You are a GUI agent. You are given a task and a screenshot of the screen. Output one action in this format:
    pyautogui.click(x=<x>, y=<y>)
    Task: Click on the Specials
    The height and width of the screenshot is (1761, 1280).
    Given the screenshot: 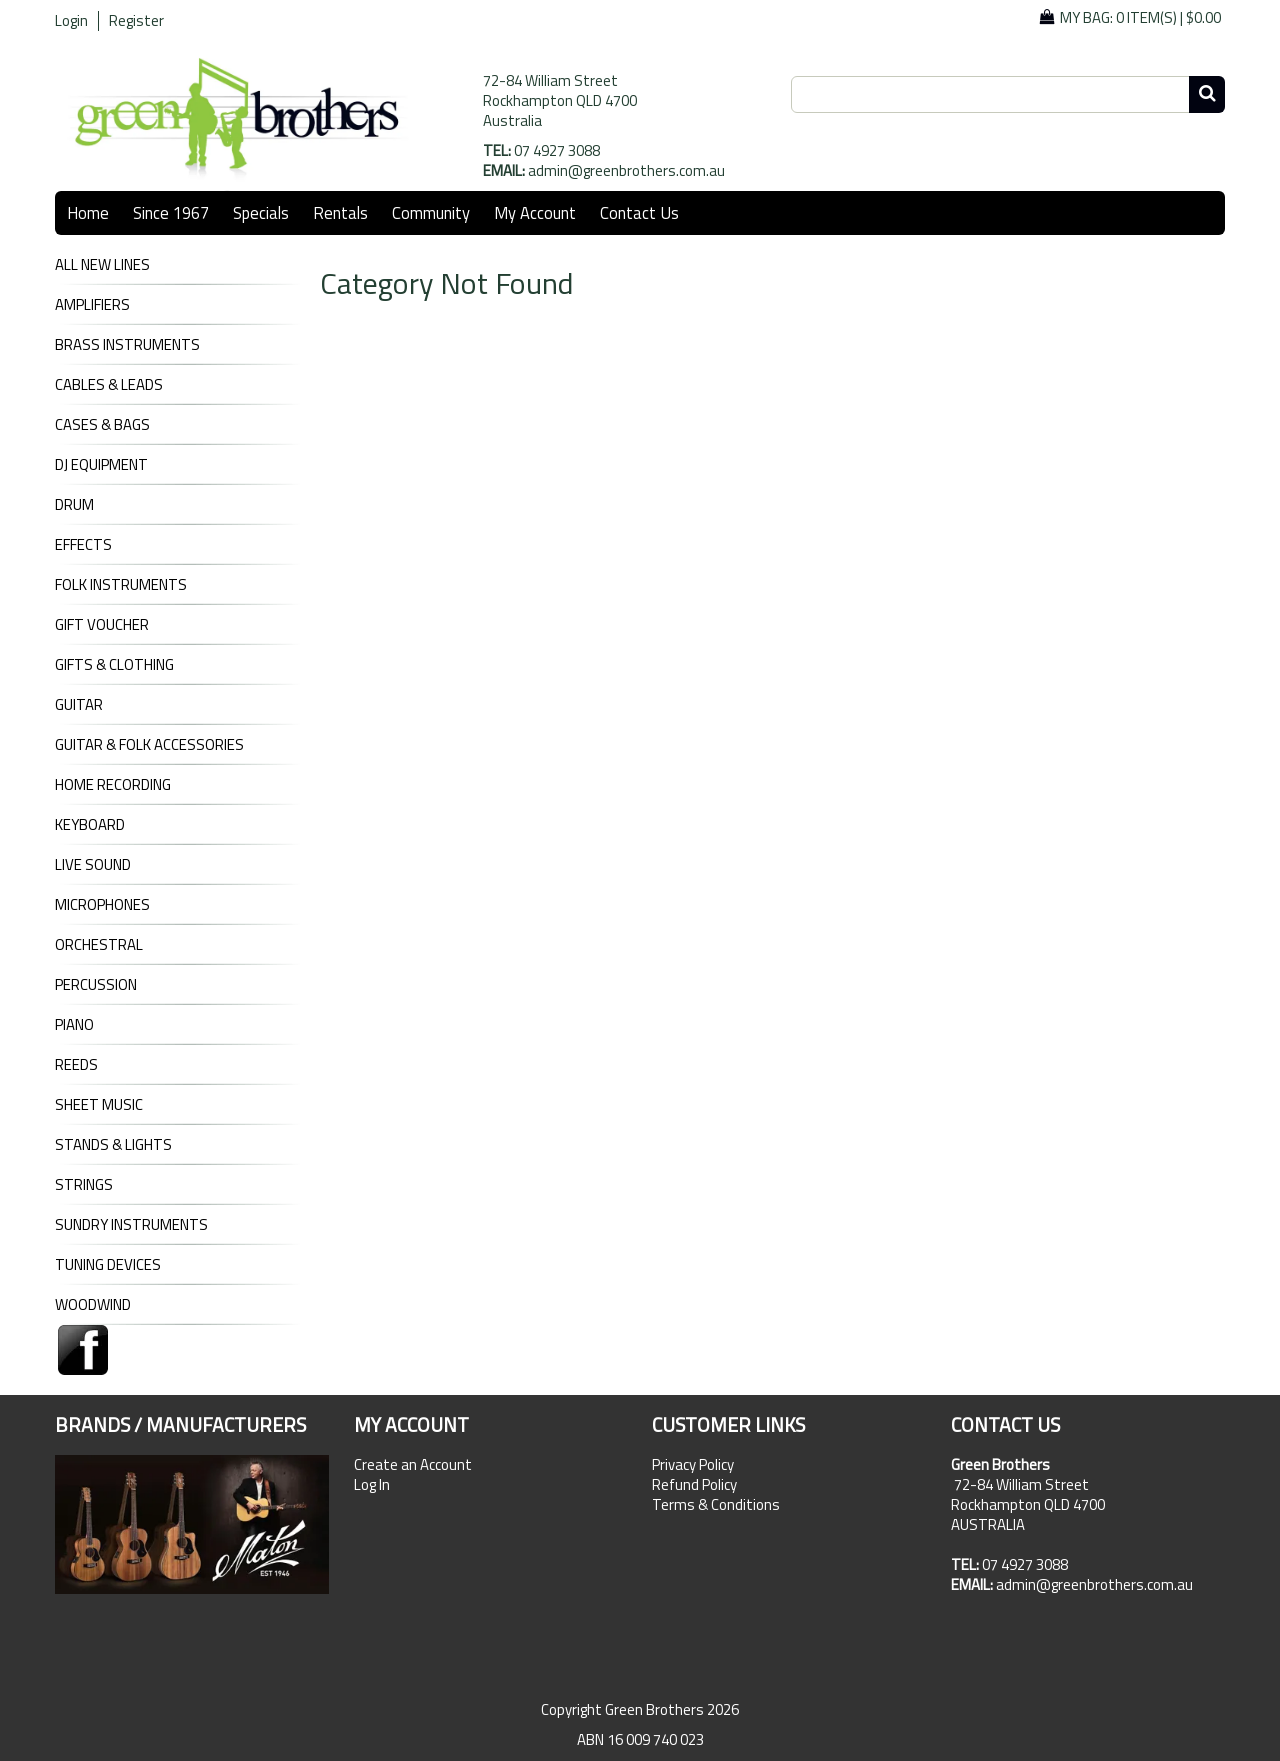 What is the action you would take?
    pyautogui.click(x=261, y=212)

------------------------------------

Retype every line up to and including the one that contains "The height and", beginning at the first line of the records, with no edits.

(Solution for this problem):
You are a GUI agent. You are given a task and a screenshot of the screen. Output one action in this format:
    pyautogui.click(x=<x>, y=<y>)
    Task: Click on the Specials
    The height and width of the screenshot is (1761, 1280).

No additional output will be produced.